- Official movie poster
- Directed by: Dan Villegas
- Written by: Juan Miguel Severo
- Produced by: Dan Villegas; Antoinette Jadaone; Quark Henares; Manet A. Dayrit; Eduardo Lejano Jr.;
- Starring: Eddie Garcia; Gina Pareño;
- Cinematography: Nor Domingo; Pao Orendain;
- Edited by: Marya Ignacio
- Music by: Len Calvo
- Production companies: Globe Studios; Project 8 Corner San Joaquin Projects;
- Distributed by: Globe Studios
- Release date: 22 October 2018;
- Running time: 90 minutes
- Country: Philippines
- Languages: Filipino; English;

= Hintayan ng Langit =

2018 Philippine drama film

Hintayan ng Langit (English: Heaven's Waiting) is a 2018 Philippine romantic slice-of-life drama film co-produced and directed by Dan Villegas from a screenplay written by Juan Miguel Severo, based on his one-act play of the same name. The film stars the veteran film and television legends, Eddie Garcia and Gina Pareño, as the ex-lovers who are living together in an apartment in Purgatory. It is a co-production between Globe Studios, an entertainment company division of Globe Telecom and Project 8 Corner San Joaquin Projects, with extensive support from the Quezon City Film Development Commission (QCFDC).
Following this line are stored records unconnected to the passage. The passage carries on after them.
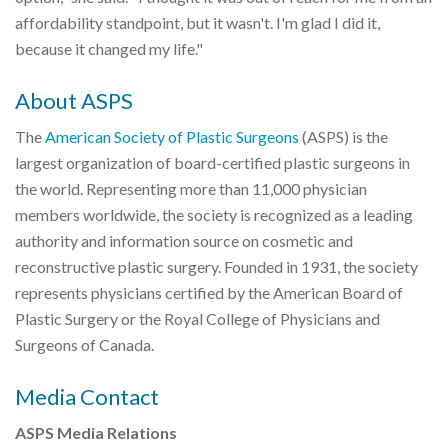
affordability standpoint, but it wasn't. I'm glad I did it,
because it changed my life."
About ASPS
The
American Society of Plastic Surgeons
(ASPS) is the
largest organization of board-certified plastic surgeons in
the world. Representing more than 11,000 physician
members worldwide, the society is recognized as a leading
authority and information source on cosmetic and
reconstructive plastic surgery. Founded in 1931, the society
represents physicians certified by the American Board of
Plastic Surgery or the Royal College of Physicians and
Surgeons of Canada.
Media Contact
ASPS Media Relations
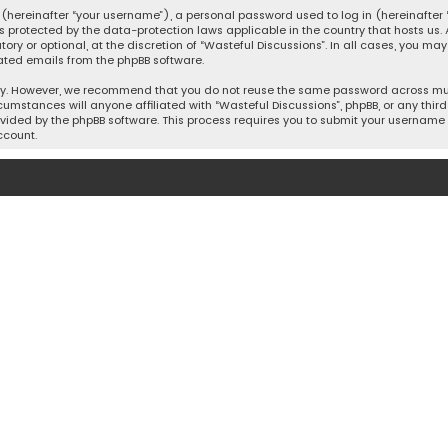
hereinafter “your username”), a personal password used to log in (hereinafter “
is protected by the data-protection laws applicable in the country that hosts u
y or optional, at the discretion of “Wasteful Discussions”. In all cases, you ma
ated emails from the phpBB software.
ty. However, we recommend that you do not reuse the same password across mult
cumstances will anyone affiliated with “Wasteful Discussions”, phpBB, or any third 
vided by the phpBB software. This process requires you to submit your username 
ccount.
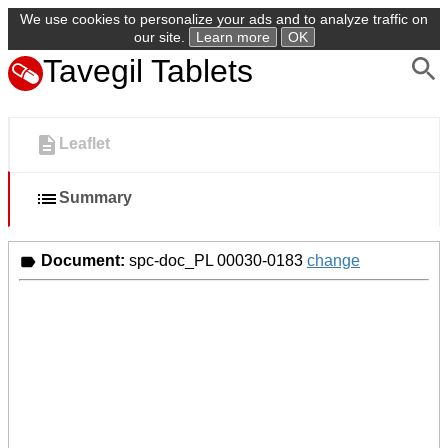
We use cookies to personalize your ads and to analyze traffic on
our site.
Learn more
OK
Tavegil Tablets
Leaflet
Summary
Document:
spc-doc_PL 00030-0183
change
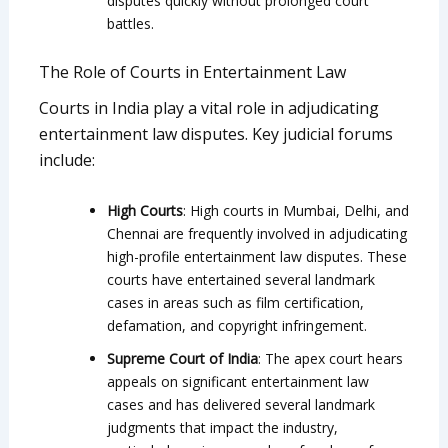
disputes quickly without prolonged court
battles.
The Role of Courts in Entertainment Law
Courts in India play a vital role in adjudicating
entertainment law disputes. Key judicial forums
include:
High Courts
: High courts in Mumbai, Delhi, and
Chennai are frequently involved in adjudicating
high-profile entertainment law disputes. These
courts have entertained several landmark
cases in areas such as film certification,
defamation, and copyright infringement.
Supreme Court of India
: The apex court hears
appeals on significant entertainment law
cases and has delivered several landmark
judgments that impact the industry,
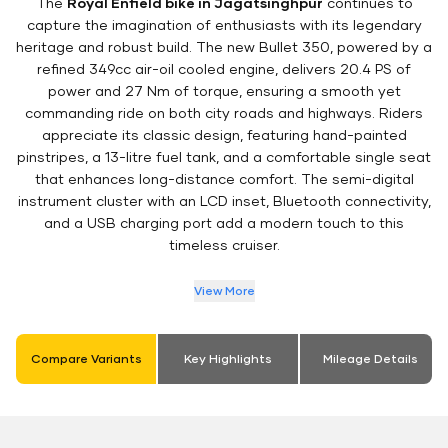
The
Royal Enfield bike in Jagatsinghpur
continues to
capture the imagination of enthusiasts with its legendary
heritage and robust build. The new Bullet 350, powered by a
refined 349cc air-oil cooled engine, delivers 20.4 PS of
power and 27 Nm of torque, ensuring a smooth yet
commanding ride on both city roads and highways. Riders
appreciate its classic design, featuring hand-painted
pinstripes, a 13-litre fuel tank, and a comfortable single seat
that enhances long-distance comfort. The semi-digital
instrument cluster with an LCD inset, Bluetooth connectivity,
and a USB charging port add a modern touch to this
timeless cruiser.
View More
Compare Variants
Key Highlights
Mileage Details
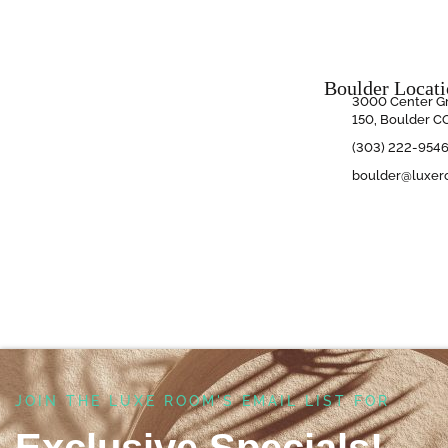
Boulder Locat
3000 Center Gr
150, Boulder C
(303) 222-954
boulder@luxer
JOIN THE LUXE ROOM'S EMAIL LIST FOR ​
The film was released on October 22, 2018, and it received positive reviews, particularly for the performances of the film's leading stars.

==Synopsis==
Lisang, a woman in her 60s who died from diabetes, has been stuck in Purgatory for two years for consistently making trouble with other souls for fun, but still wants to go to heaven. One day, her room is taken over by a new tenant who turns out to be Manolo, her newly deceased ex-boyfriend. The two gradually reconnect and reveal their respective pain and regrets.

==Cast==
- Eddie Garcia as Manolo
- Gina Pareño as Lisang
- Joel Saracho as Elias / Tagasuri
- Kat Galang as Bantay
- Mary Joy Apostol as Young Lisang
- Jomari Angeles	as Young Manolo
- Geraldine Villamil as Baby
- Dolly de Leon as Mayor Susan
- Francis Mata
- Karl Medina
- Che Ramos
- Mel Kimura

==Production==
The film was based on the one-act play written by the film's writer, Juan Miguel Severo, that was originally staged for 2015-2016 Virgin Labfest. The roles of Lisang and Manolo were respectively played by Edna Vida and Nonoy Froilan in a 45-minute one-act, single scene play.

===Casting===
The film served as a reunion movie of Eddie Garcia and Gina Pareño, who both used to work in Sampaguita Pictures. Director Dan Villegas had long considered working with the two in one film. According to the director, Gina Pareño was previously involved with him prior to the making of the film, while it was his first time working with Garcia. Villegas remarked that he was starstruck with Garcia during their first day, but said that they were very professional and the shooting was peaceful and serene.

==Release==
The film was first released on October 22, 2018, as one of the entries for the 2018 QCinema International Film Festival. It was also released for nationwide theaters on November 21, 2018.

===Overseas release===
Hintayan ng Langit premiered in Italy on April 27, 2019 as one of the featured Filipino films for the 21st Udine Far East Film Festival, along with Chito S. Roño's Signal Rock; Joyce Bernal's Miss Granny, and Mikhail Red's Eerie.

==Critical reception==
One of ABS-CBN's top couples, Kathryn Bernardo and Daniel Padilla, gave big support for their friend, Juan Miguel Severo, in his first written movie. The writer, a confessed KathNiel fan and previously collaborated on their film The Hows of Us, thanked them for showing up at the premiere. Later, Kathryn Bernardo posted a congratulatory message to Severo's first written film on her Instagram story.

On a review by CNN Philippines, Hintayan ng Langit was praised, particularly for its storyline, setting, film editing, cinematography and the stars' performances. The editing was reviewed positively due to utilizing the detail where it affords to flesh out the dynamics of its world better. The acting performances of Eddie Garcia and Gina Pareño were mixed-to-positive as their performances were viewed as undeniably charming, but the character dynamics of the film were felt imbalanced. In conclusion, it was still a charming piece of work.

===Accolades===
At the 2018 QCinema International Film Festival, actor Eddie Garcia and director Dan Villegas won the award for Best Actor and Audience Choice Award, respectively. On August 27, 2019, the film was awarded the Golden Sarmatian Lion Award (President's Prize) from the 12th Orenburg International Film Festival (OIFF, East&West, Classics and Avant Garde) in Orenburg, Russia.

== Spin-off series ==
A spin-off series called Simula sa Gitna (From the Middle) premiered on Amazon Prime Video on November 2, 2023, starring Maris Racal and Khalil Ramos. Among actors retained from the original film were Dolly de Leon and Joel Saracho.